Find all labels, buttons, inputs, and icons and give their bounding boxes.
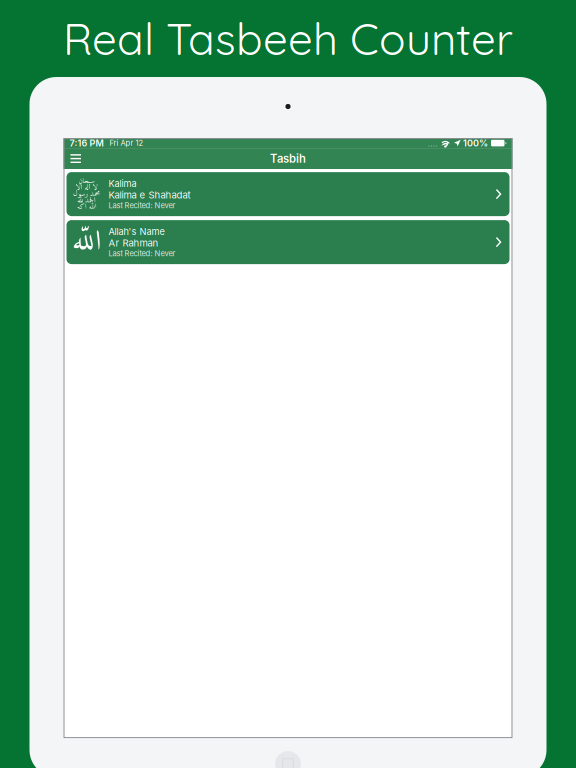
staticText: Ar Rahman bbox=[108, 237, 158, 249]
staticText: Allah's Name bbox=[108, 226, 164, 237]
staticText: Fri Apr 12 bbox=[110, 138, 144, 148]
button[interactable]: سبحان bbox=[66, 172, 510, 216]
staticText: سبحان bbox=[78, 175, 94, 188]
staticText: Last Recited: Never bbox=[108, 201, 176, 210]
staticText: Last Recited: Never bbox=[108, 249, 176, 258]
staticText: 100% bbox=[463, 138, 488, 149]
staticText: محمد رسول bbox=[72, 187, 100, 201]
staticText: Tasbih bbox=[270, 152, 306, 165]
button[interactable]: Menu bbox=[64, 149, 88, 168]
staticText: Real Tasbeeh Counter bbox=[63, 11, 513, 66]
staticText: الله bbox=[72, 216, 100, 268]
staticText: 7:16 PM bbox=[70, 138, 104, 149]
button[interactable]: الله bbox=[66, 220, 510, 264]
staticText: Kalima bbox=[108, 178, 136, 189]
staticText: Kalima e Shahadat bbox=[108, 189, 190, 201]
staticText: الله اكبر bbox=[76, 201, 96, 214]
staticText: لا اله الا bbox=[75, 181, 97, 194]
staticText: الحمد لله bbox=[76, 194, 96, 207]
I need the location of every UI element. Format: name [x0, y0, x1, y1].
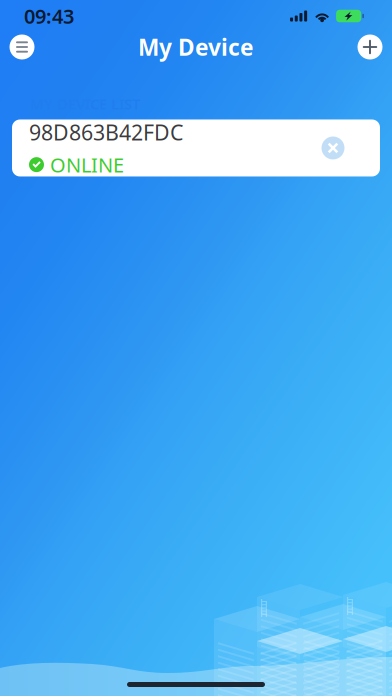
button[interactable]: Remove device [314, 129, 352, 167]
staticText: My Device [138, 32, 254, 62]
button[interactable]: Add device [349, 26, 391, 68]
button[interactable]: 98D863B42FDC [12, 120, 380, 176]
staticText: 09:43 [24, 3, 74, 29]
button[interactable]: Menu [1, 26, 43, 68]
staticText: ONLINE [50, 151, 124, 178]
staticText: 98D863B42FDC [29, 118, 183, 146]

What to work on: Only the number is wanted: how many lines in the material above contain the string "Last"?

Your solution: 2